8. Make sure you claim that you have discovered a “secret” that every other scientist in the history of the world has missed. If you’re feeling especially daring, claim to have discovered a new law of nature that has scared the scientific community into trying to silence you.
9. Lace your commercials with testimonials from athletes, washed-up celebrities, and psychics. If you can get Sylvia Browne on board, do so. She has written over twenty books that have made it to The New York Times bestseller list. She’ll be expensive, though, so if you can find someone who looks and sounds like her and will work for scale, do it.

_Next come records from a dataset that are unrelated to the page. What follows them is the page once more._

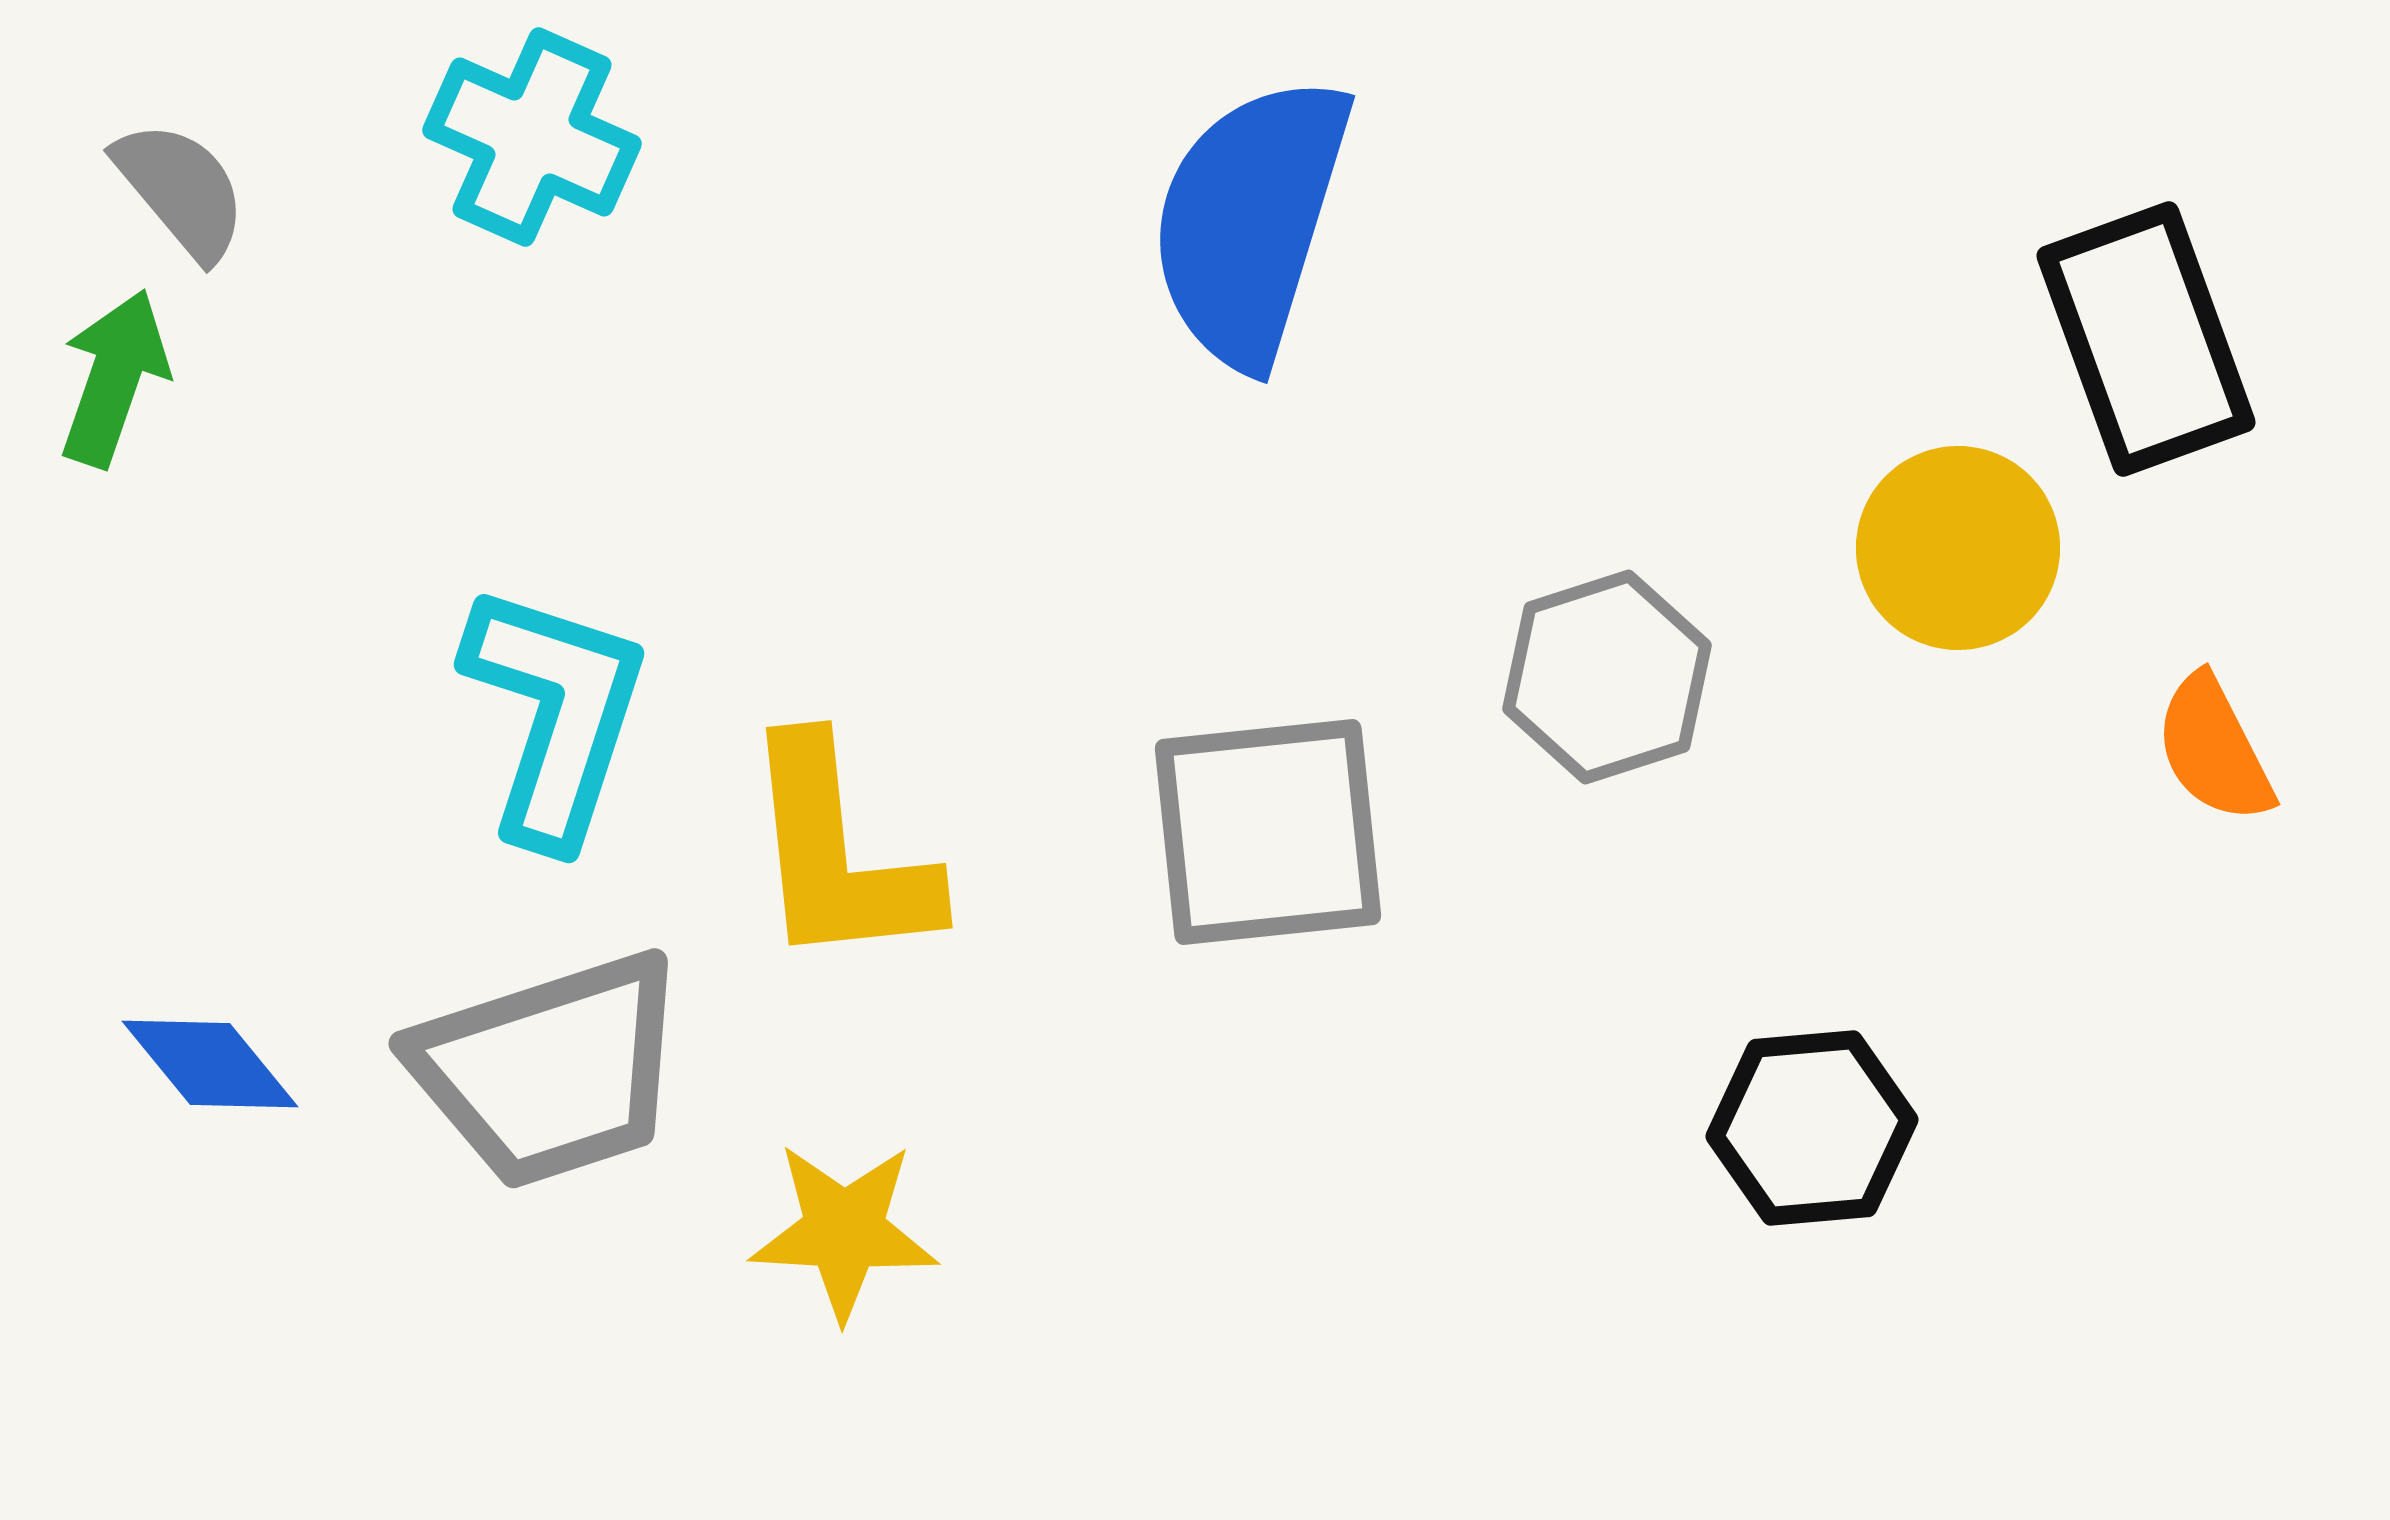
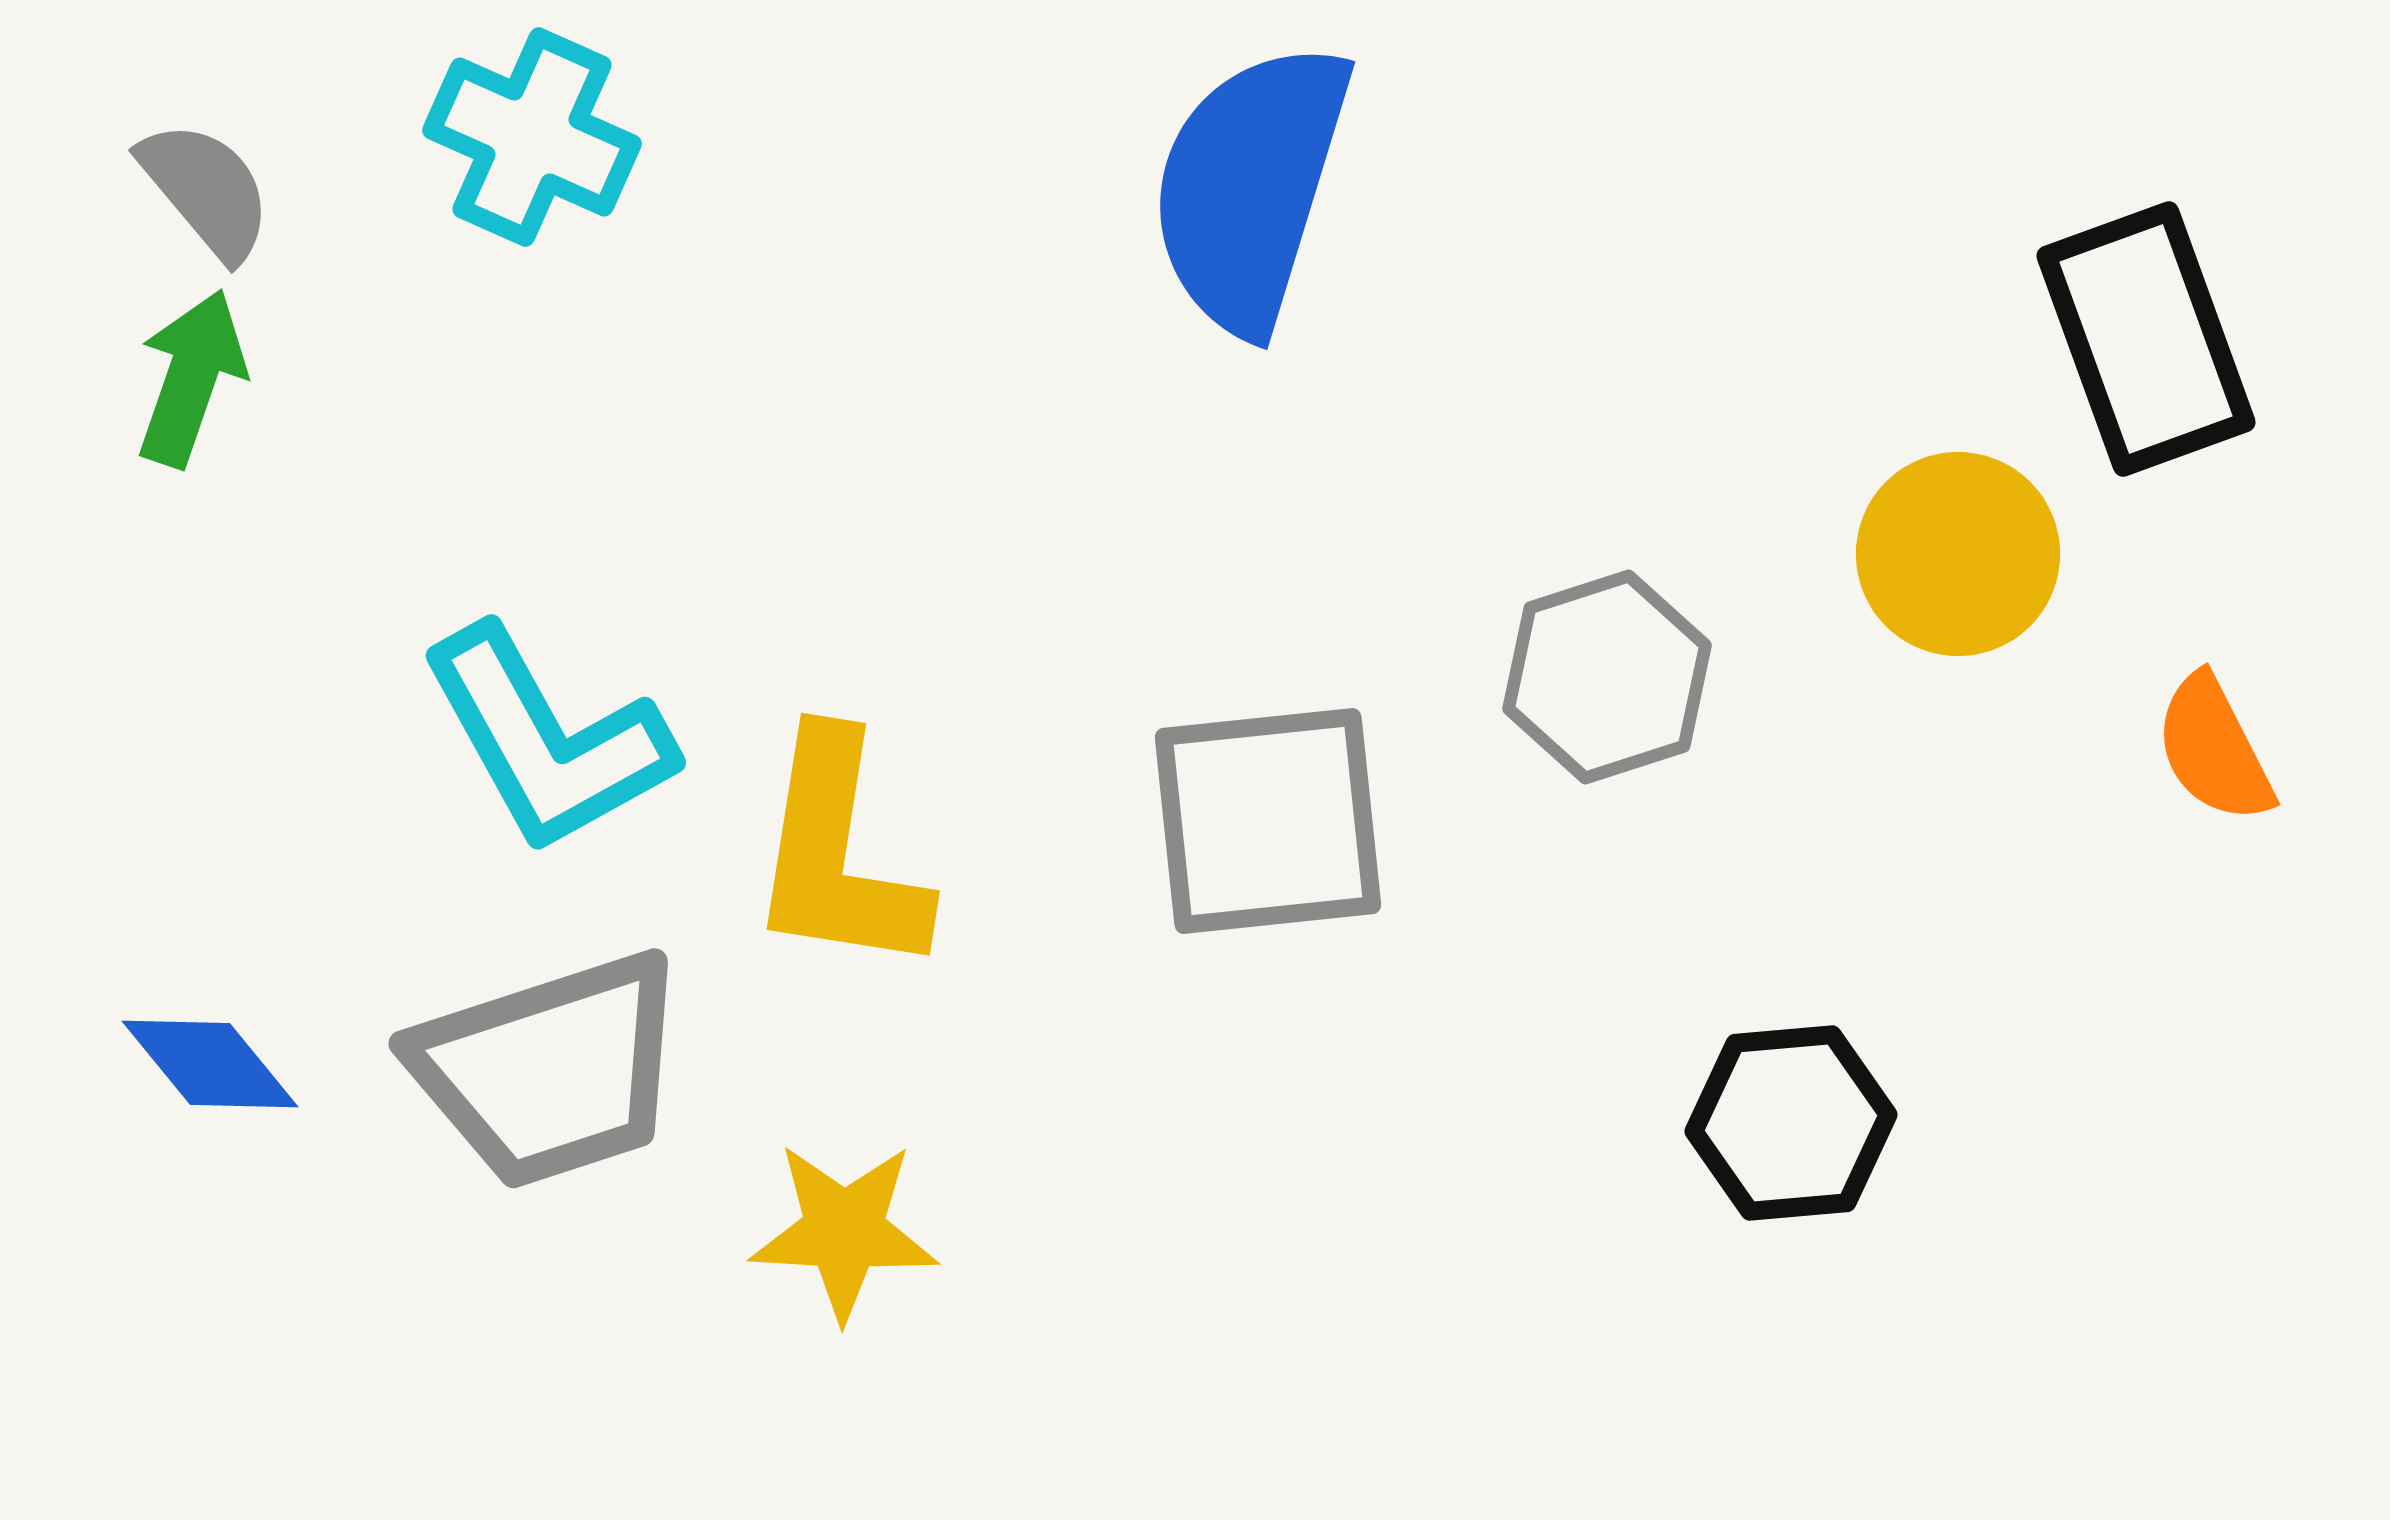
gray semicircle: moved 25 px right
blue semicircle: moved 34 px up
green arrow: moved 77 px right
yellow circle: moved 6 px down
cyan L-shape: moved 8 px left, 26 px down; rotated 133 degrees clockwise
gray square: moved 11 px up
yellow L-shape: rotated 15 degrees clockwise
black hexagon: moved 21 px left, 5 px up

10. Never forget that most people trust celebrities more than they trust scientists, physicians, or government agencies. Use this knowledge to your advantage.
11. Claim that the reason your work has not been published in peer-reviewed journals is because of a conspiracy to keep you silent or that the development of your product has taken all your time and money, so you haven’t had the time or been able to get the funding (because of the conspiracy) to do the studies.
- The Trouble with Pseudoscience – It Can Be a Catastrophe (illuminutti.com)
- Here Be Dragons (Brian Dunning) (illuminutti.com)
- Reflections On A Semester Of Using Pseudoscience To Teach Skeptical Skills (randi.org)
- Nasty pseudoscience and counterproductive behavior (idoubtit.wordpress.com)
- From Belief in Ghosts to the Contradiction of Pseudoscience (audreyking.wordpress.com)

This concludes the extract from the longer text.